Kit’s Coty forms one of the Medway Megaliths, just down the road from the Countless Stones.

3D model of the Countless Stones in close proximity to Kit’s Coty.

The countless stones is a motif that appears in English and Welsh folklore, known from sixteenth century textual sources. As with many of the megaliths, miniature stories are encoded within their names, sometimes outlasting their original sense and even language. The third of the most well-known Medway Megaliths is the White Horse Stone.
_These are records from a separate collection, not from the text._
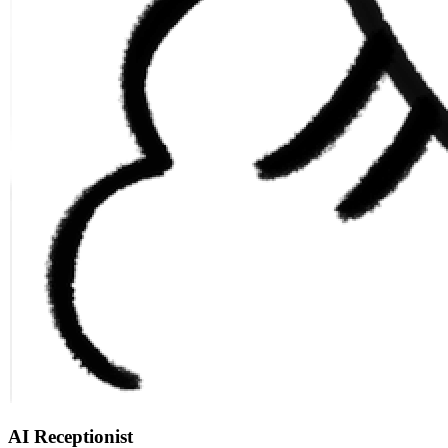
AI Receptionist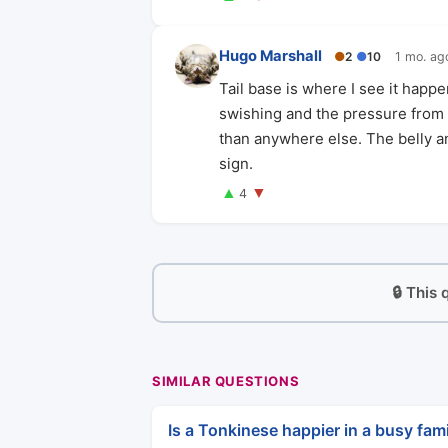
Hugo Marshall
●
2
●
10
1 mo. ag
Tail base is where I see it happ
swishing and the pressure from s
than anywhere else. The belly and
sign.
▲
▼
4
🔒 This
SIMILAR QUESTIONS
Is a Tonkinese happier in a busy fami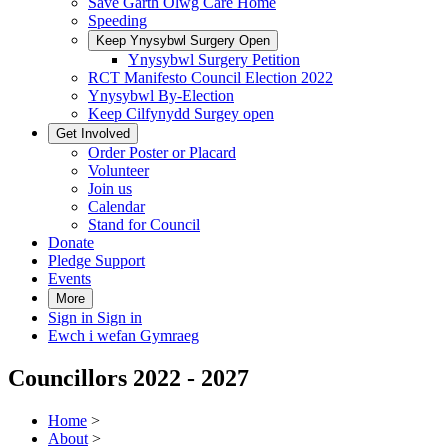
Save Garth Olwg Care Home
Speeding
Keep Ynysybwl Surgery Open
Ynysybwl Surgery Petition
RCT Manifesto Council Election 2022
Ynysybwl By-Election
Keep Cilfynydd Surgey open
Get Involved
Order Poster or Placard
Volunteer
Join us
Calendar
Stand for Council
Donate
Pledge Support
Events
More
Sign in
Sign in
Ewch i wefan Gymraeg
Councillors 2022 - 2027
Home
>
About
>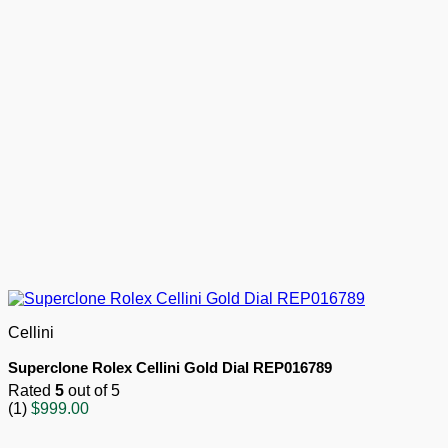
Cellini
Superclone Rolex Cellini Gold Dial REP016789
Rated
5
out of 5
(1)
$
999.00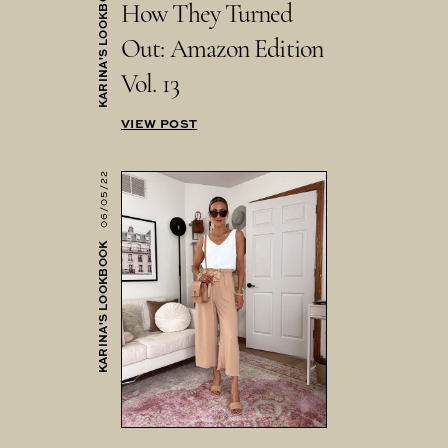
KARINA'S LOOKBOOK
How They Turned
Out: Amazon Edition
Vol. 13
VIEW POST
06/05/22
KARINA'S LOOKBOOK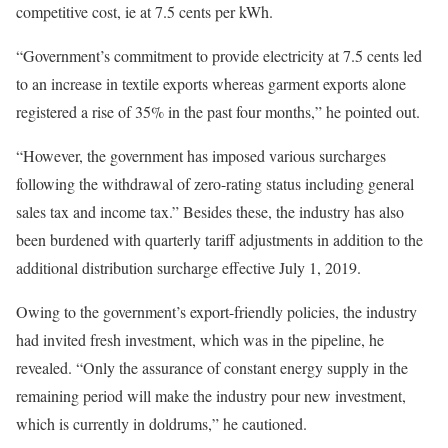
competitive cost, ie at 7.5 cents per kWh.
“Government’s commitment to provide electricity at 7.5 cents led
to an increase in textile exports whereas garment exports alone
registered a rise of 35% in the past four months,” he pointed out.
“However, the government has imposed various surcharges
following the withdrawal of zero-rating status including general
sales tax and income tax.” Besides these, the industry has also
been burdened with quarterly tariff adjustments in addition to the
additional distribution surcharge effective July 1, 2019.
Owing to the government’s export-friendly policies, the industry
had invited fresh investment, which was in the pipeline, he
revealed. “Only the assurance of constant energy supply in the
remaining period will make the industry pour new investment,
which is currently in doldrums,” he cautioned.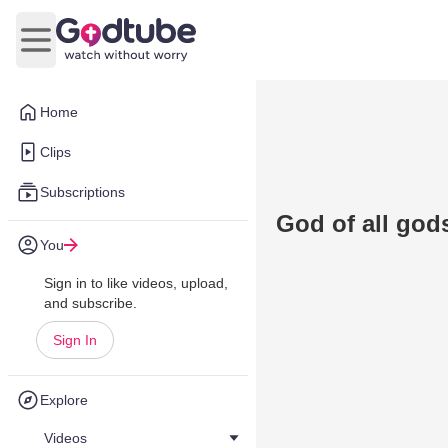
Open main menu
Home
Clips
Subscriptions
God of all god
You
Sign in to like videos, upload,
and subscribe.
Sign In
Explore
Videos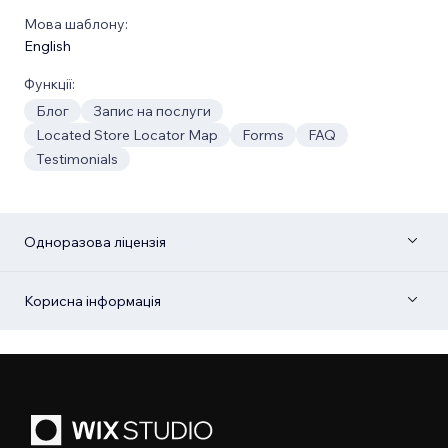
Мова шаблону:
English
Функції:
Блог
Запис на послуги
Located Store Locator Map
Forms
FAQ
Testimonials
Одноразова ліцензія
Корисна інформація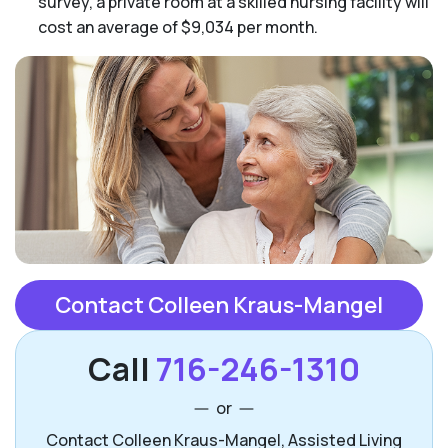
survey, a private room at a skilled nursing facility will
cost an average of $9,034 per month.
Contact Colleen Kraus-Mangel
Call
716-246-1310
or
Contact Colleen Kraus-Mangel, Assisted Living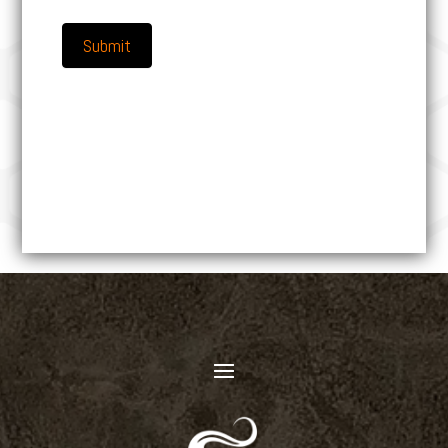
Submit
The White Horse Stone, Bluebell Hill.

The white horse of Kent is the old symbol for the Jutish Kingdom of Kent, dating from the 6th–8th century. The white horse relates to the emblem of Horsa, the brother of Hengest, who according to legend defeated the King Vortigern near Aylesford. Nineteenth-century antiquarians speculating that the Lower White Horse Stone may have taken its name from the White Horse of Kent, which they in turn believed was the flag of the legendary fifth-century Anglo-Saxon warriors Hengest and Horsa, though this has since been discredited. Instead the story behind the name appears to be forgotten, at least for now.
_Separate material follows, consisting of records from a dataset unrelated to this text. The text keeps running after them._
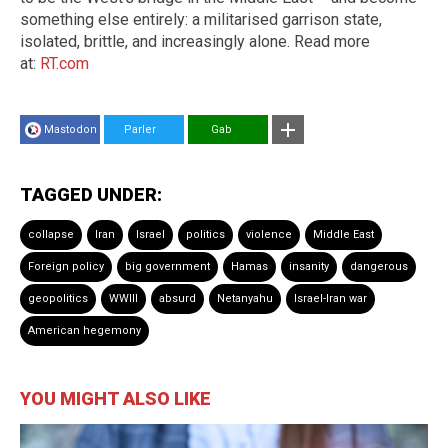
something else entirely: a militarised garrison state,
isolated, brittle, and increasingly alone. Read more
at:
RT.com
Mastodon
Parler
Gab
TAGGED UNDER:
collapse
Iran
Israel
politics
violence
Middle East
Foreign policy
big government
Hamas
insanity
dangerous
geopolitics
WWIII
absurd
Netanyahu
Israel-Iran war
American hegemony
YOU MIGHT ALSO LIKE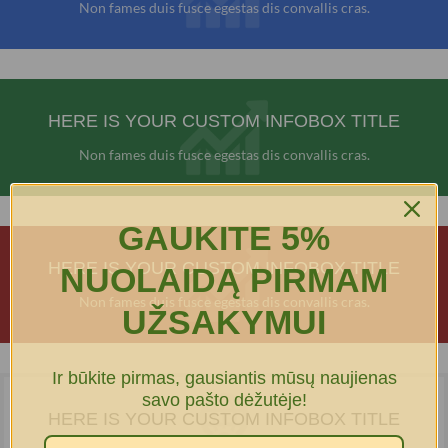
Non fames duis fusce egestas dis convallis cras.
HERE IS YOUR CUSTOM INFOBOX TITLE
Non fames duis fusce egestas dis convallis cras.
GAUKITE 5%
HERE IS YOUR CUSTOM INFOBOX TITLE
NUOLAIDĄ PIRMAM
Non fames duis fusce egestas dis convallis cras.
UŽSAKYMUI
Ir būkite pirmas, gausiantis mūsų naujienas
savo pašto dėžutėje!
HERE IS YOUR CUSTOM INFOBOX TITLE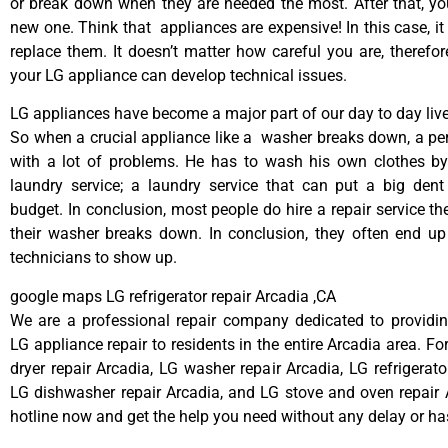
or break down when they are needed the most. After that, y
new one. Think that appliances are expensive! In this case, it
replace them. It doesn’t matter how careful you are, therefo
your LG appliance can develop technical issues.
LG appliances have become a major part of our day to day live
So when a crucial appliance like a washer breaks down, a pe
with a lot of problems. He has to wash his own clothes by
laundry service; a laundry service that can put a big dent
budget. In conclusion, most people do hire a repair service t
their washer breaks down. In conclusion, they often end up
technicians to show up.
google maps LG refrigerator repair Arcadia ,CA
We are a professional repair company dedicated to providing
LG appliance repair to residents in the entire Arcadia area. Fo
dryer repair Arcadia, LG washer repair Arcadia, LG refrigerato
LG dishwasher repair Arcadia, and LG stove and oven repair A
hotline now and get the help you need without any delay or ha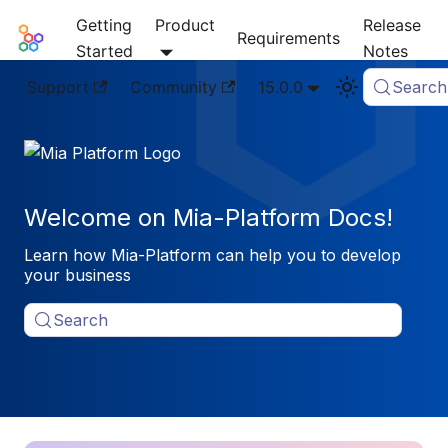
Getting
Product
Release
Mia-Platform Docs
Requirements
Started
Notes
Support
Community
15.0.0
Search
Welcome on Mia-Platform Docs!
Learn how Mia-Platform can help you to develop
your business
Search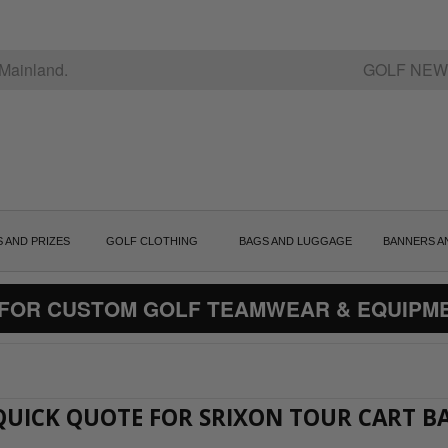
Mainland.
GOLF NEW
S AND PRIZES
GOLF CLOTHING
BAGS AND LUGGAGE
BANNERS A
 FOR CUSTOM GOLF TEAMWEAR & EQUIPM
 QUICK QUOTE FOR SRIXON TOUR CART B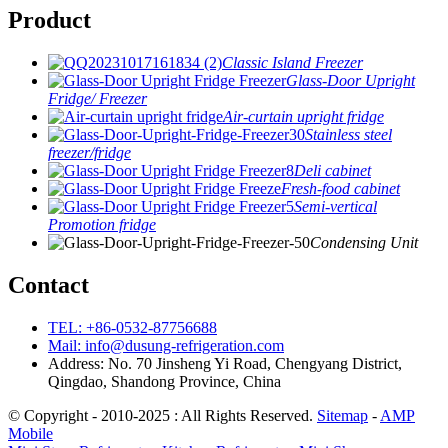
Product
Classic Island Freezer
Glass-Door Upright
Fridge/ Freezer
Air-curtain upright fridge
Stainless steel
freezer/fridge
Deli cabinet
Fresh-food cabinet
Semi-vertical
Promotion fridge
Condensing Unit
Contact
TEL: +86-0532-87756688
Mail: info@dusung-refrigeration.com
Address: No. 70 Jinsheng Yi Road, Chengyang District,
Qingdao, Shandong Province, China
© Copyright - 2010-2025 : All Rights Reserved.
Sitemap
-
AMP
Mobile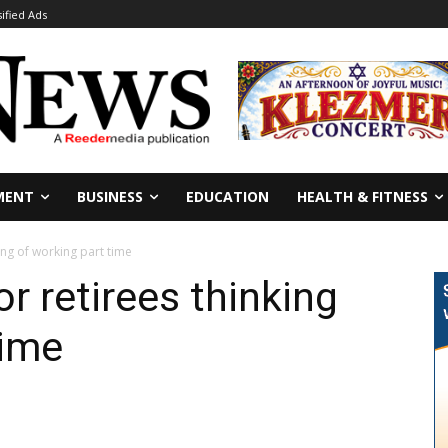
sified Ads
MENT
BUSINESS
EDUCATION
HEALTH & FITNESS
ing of working part time
r retirees thinking
time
A large Sarsen boulder was discovered used within the foundations of the Early Norman Cathedral, during the underpinning works that also discovered the foundations of Ethelberhts Cathedral of 604 AD (Livett 1889). The stone was removed ‘and now resides in my garden’, wrote Livett (1889, ). This is thought to be the large boulder now situated at the entrance to King’s Orchard.
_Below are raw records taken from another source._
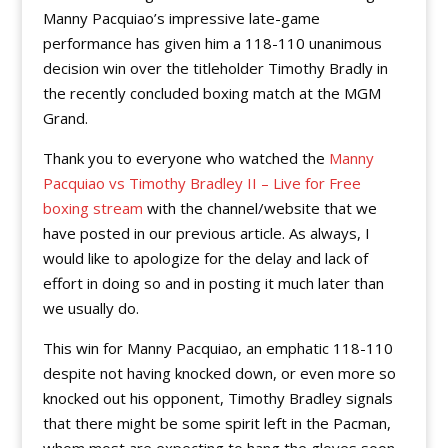
Manny Pacquiao’s impressive late-game
performance has given him a 118-110 unanimous
decision win over the titleholder Timothy Bradly in
the recently concluded boxing match at the MGM
Grand.
Thank you to everyone who watched the
Manny
Pacquiao vs Timothy Bradley II – Live for Free
boxing stream
with the channel/website that we
have posted in our previous article. As always, I
would like to apologize for the delay and lack of
effort in doing so and in posting it much later than
we usually do.
This win for Manny Pacquiao, an emphatic 118-110
despite not having knocked down, or even more so
knocked out his opponent, Timothy Bradley signals
that there might be some spirit left in the Pacman,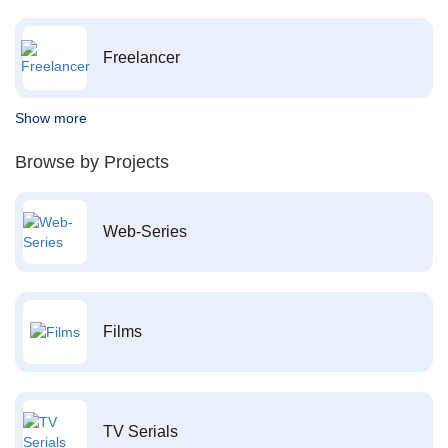
Freelancer
Show more
Browse by Projects
Web-Series
Films
TV Serials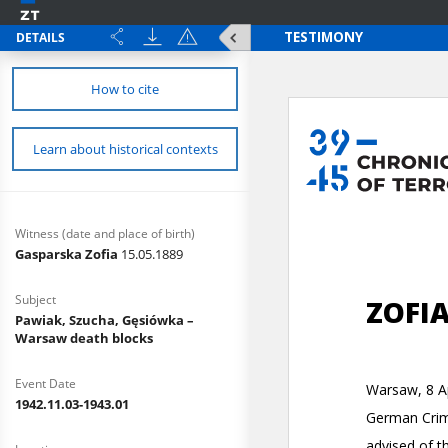
DETAILS
How to cite
Learn about historical contexts
Witness (date and place of birth)
Gasparska Zofia
15.05.1889
Subject
Pawiak, Szucha, Gęsiówka –
Warsaw death blocks
Event Date
1942.11.03-1943.01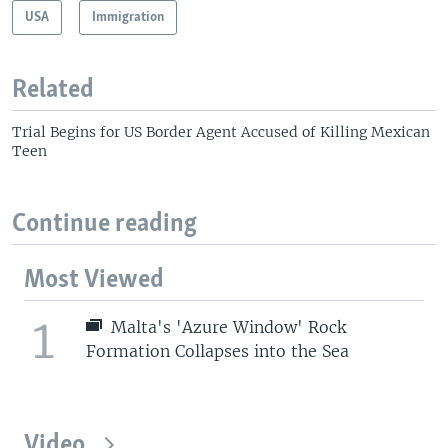
USA
Immigration
Related
Trial Begins for US Border Agent Accused of Killing Mexican
Teen
Continue reading
Most Viewed
1
Malta's 'Azure Window' Rock
Formation Collapses into the Sea
Video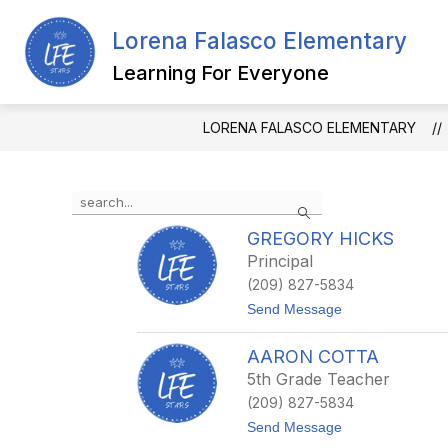
Skip
to
Lorena Falasco Elementary
Show
content
ABOUT US
DEPARTMENTS
submenu
Learning For Everyone
for
About
Us
LORENA FALASCO ELEMENTARY
Use
Search
the
search
GREGORY HICKS
field
Principal
above
(209) 827-5834
to
filter
t
Send Message
o
by
G
staff
AARON COTTA
r
name.
e
5th Grade Teacher
g
(209) 827-5834
o
r
t
Send Message
y
o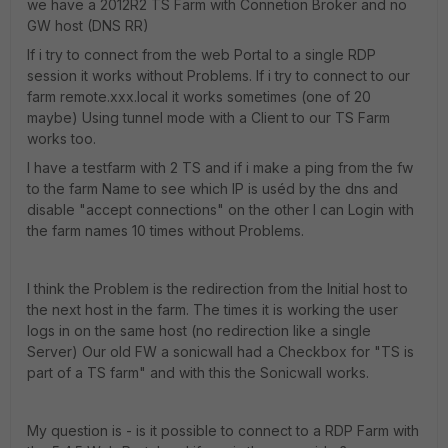
we have a 2012R2 TS Farm with Connetion Broker and no
GW host (DNS RR)
If i try to connect from the web Portal to a single RDP
session it works without Problems. If i try to connect to our
farm remote.xxx.local it works sometimes (one of 20
maybe) Using tunnel mode with a Client to our TS Farm
works too.
I have a testfarm with 2 TS and if i make a ping from the fw
to the farm Name to see which IP is uséd by the dns and
disable "accept connections" on the other I can Login with
the farm names 10 times without Problems.
I think the Problem is the redirection from the Initial host to
the next host in the farm. The times it is working the user
logs in on the same host (no redirection like a single
Server) Our old FW a sonicwall had a Checkbox for "TS is
part of a TS farm" and with this the Sonicwall works.
My question is - is it possible to connect to a RDP Farm with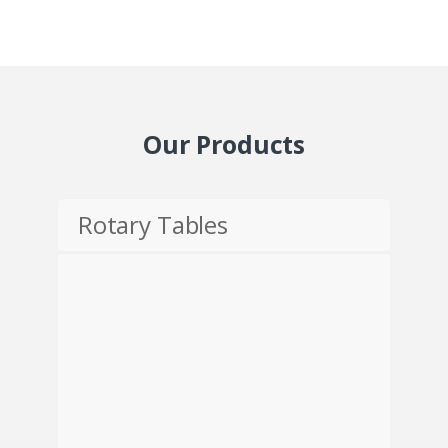
Our Products
Rotary Tables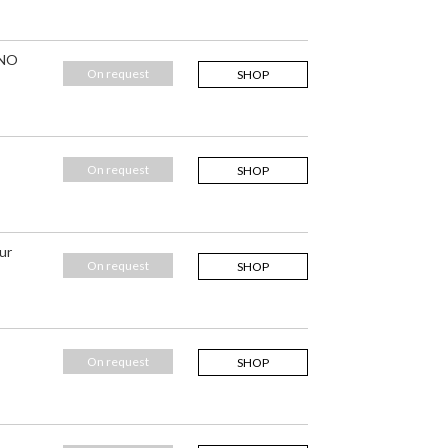
 NO
On request
SHOP
On request
SHOP
ur
On request
SHOP
On request
SHOP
Cross-section drawing of the West Facade wall foundations near the north-west doorway, showing a large sarsen boulder reused in the Early Norman foundation. Livett 1888.

Interaction with the stones at the sarsen stones at the Cathedral, both on a social and spiritual level, has continued through the twentieth century. On 24th July 1940 a large Sarsen was transported to the Cathedral from Wateringbury. The stone was sited in the north-west corner of the Cloister Garth where it remains today, though the circumstances around it’s transportation requires further investigation.

Photographs of the sarsen in the cloisters transported from Wateringbury. Rochester Cathedral Chapter Library, Lapidarium Portifolio, Anneliese Arnold 1990.

Reinterpretation and engagement with sarsens and megaliths continues today. Solstice events at Stonehenge have become extremely popular, and new projects under development with the National Health Service are using visits to the stones as part of rehabilitation projects for sufferers of long-term mental health issues. Today the Medway Megaliths are part of this reinterpretation, some largely forgotten and abused, some remaining key parts of the landscape physically and culturally. Kit’s Coty and the Countless stones are Historic England sites and waypoints on the popular pilgrimage and hiking route the Pilgrim’s Way. Our stones have become key features of the Cathedral Gardens, each with their own stories to tell, to be retold and reimagined for many more years.